Poet Gregory Orr: Poetry Is ‘Concentrated Testimony’ of Being Human

BY News Desk  September 30, 2013 at 3:32 PM EDT

Poet Gregory Orr rhapsodizes on a theme he has explored for nearly a decade: the “beloved,” the things we love.

Of course, what we love can change over time, he says. “It can make you crazy by … shifting from one thing to another and yet, of course, that’s also dazzling,” he told the PBS NewsHour.

The untitled poem from Orr’s latest collection, “River Inside the River” continues a sequence of poems on that theme.

The “beloved” can be any object of affection: a person, a place, a pet. And it is within those targets of love — and our relationships to them — that Orr finds meaning for his life. “Without any sense [of] the beloved, it seems to me the world goes dead, or the world goes just to self, which is even worse,” Orr said.

The original inspiration was a phrase that sprung from his imagination: “the book that is the resurrection of the body of the beloved, which is the world.” Orr envisioned a collection of all the poems and songs ever written in the history of human existence. The invisible anthology’s purpose was to serve as human testimony about “what it is like to be alive.” _Listen to Orr recite the untitled poem from his latest collection “River Inside the River”:_

  I know now the beloved
  Has no fixed abode,
  That each body
  She inhabits
  Is only a temporary
  Home.
          That she
  Casts off forms
  As eagerly
  As lovers shed clothes.

  I accept that he’s
  Just passing through
  That flower
  Or that stone.

  And yet, it makes
  Me dizzy–
  The way he hides
  In the flow of it,
  The way she shifts
  In fluid motions,
  Becoming other things.

  I want to stop him–
  If only briefly.
  I want to lure her
  To the surface
  And catch her
  In this net of words.

For Orr, poetry is a beloved. A professor of English at the University of Virginia, he describes himself as somewhat of a poetry evangelist. He considers verse to be a conduit for experiencing the entire range of human emotions. Orr’s passion inflects his voice as he almost sings his poetry.

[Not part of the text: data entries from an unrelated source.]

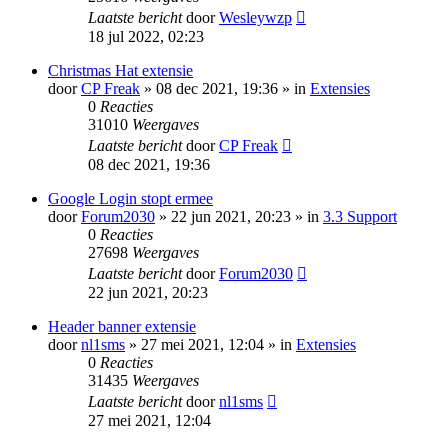
Laatste bericht
door
Wesleywzp
18 jul 2022, 02:23
Christmas Hat extensie
door
CP Freak
» 08 dec 2021, 19:36 » in
Extensies
0
Reacties
31010
Weergaves
Laatste bericht
door
CP Freak
08 dec 2021, 19:36
Google Login stopt ermee
door
Forum2030
» 22 jun 2021, 20:23 » in
3.3 Support
0
Reacties
27698
Weergaves
Laatste bericht
door
Forum2030
22 jun 2021, 20:23
Header banner extensie
door
nl1sms
» 27 mei 2021, 12:04 » in
Extensies
0
Reacties
31435
Weergaves
Laatste bericht
door
nl1sms
27 mei 2021, 12:04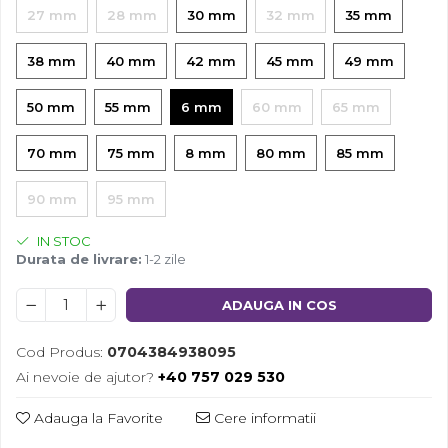
27 mm
28 mm
30 mm
32 mm
35 mm
38 mm
40 mm
42 mm
45 mm
49 mm
50 mm
55 mm
6 mm
60 mm
65 mm
70 mm
75 mm
8 mm
80 mm
85 mm
90 mm
95 mm
IN STOC
Durata de livrare:
1-2 zile
ADAUGA IN COS
Cod Produs:
0704384938095
Ai nevoie de ajutor?
+40 757 029 530
Adauga la Favorite
Cere informatii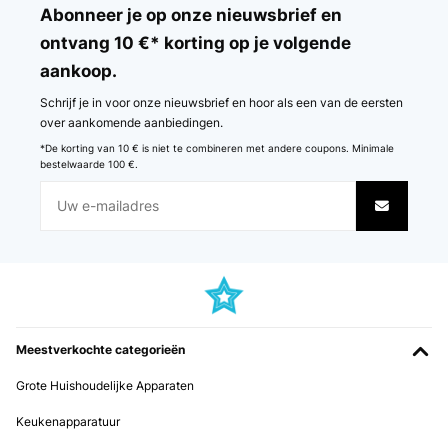
Abonneer je op onze nieuwsbrief en
Amazon-Benutzer
ontvang 10 €* korting op je volgende
aankoop.
Vertaal
Schrijf je in voor onze nieuwsbrief en hoor als een van de eersten
GECONTROLEERDE BEOORDELING
over aankomende aanbiedingen.
26/11/2025
*De korting van 10 € is niet te combineren met andere coupons. Minimale
bestelwaarde 100 €.
Wunderschön vom Design und leichte Bedienung. Sehr super
Amazon-Benutzer
Vertaal
GECONTROLEERDE BEOORDELING
27/01/2025
Meestverkochte categorieën
Molto bello esteticamente e funziona bene
Grote Huishoudelijke Apparaten
Utente Amazon
Keukenapparatuur
Vertaal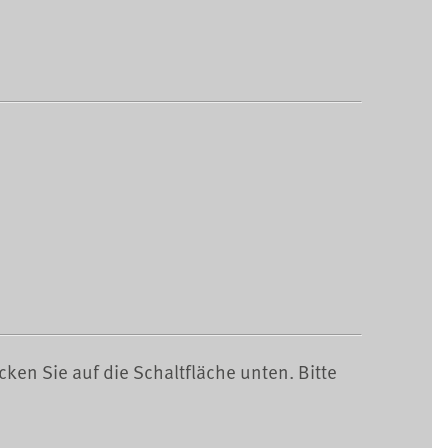
cken Sie auf die Schaltfläche unten. Bitte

Gregory Orr. Photo by Tricia Orr.

As a child, Orr had to learn poetry in school. Reading poems and answering questions posed by his English teacher, he said, didn’t have a profound impact. His academic introduction to poetry made him think that poetry was just all “horrible stuff.”

He says he only realized the power of verse the moment he heard the Beatles song “I Want to Hold Your Hand” on the jukebox.

“It’s probably got about six words in it, in the whole song,” Orr said. “But there was something about it that was, I don’t know, amazing. It felt like something was speaking across my sense of isolation and my sense of longing to connect.”

Orr discovered “beloved” rock ‘n’ roll like so many other adolescents his age. “As a kid, when you hear that song that you just totally love, it just speaks to you. You become emotionally alive in a mysterious and exciting way. And that’s what poetry does.”

While songwriters have become our famous bards, Orr fights the misperception that poetry is an elitist form.

“How did we as a culture get so screwed up that poetry has become this kind of elite art form that is presented to us as a challenge,” Orr said. “In fact, [poetry is] about being a human being.”

To help explain his concept of the beloved, Orr quoted some of his older poems, previously published in two other books, “Concerning the Book that is the Body of the Beloved” and “How Beautiful the Beloved“:

  … As an anthologist might gather
  all the poems and songs
  that matter
  into a single book–the Book
  that is the resurrection
  of the body of the beloved,
  which is the world.

===

  The Book said we were mortal;
  It didn’t say we had to be morbid.

  The Book said the beloved died,
  But also that she comes again,
  That he’s reborn as words.

  The Book said: everything perishes.
  The Book said: that’s why we sing.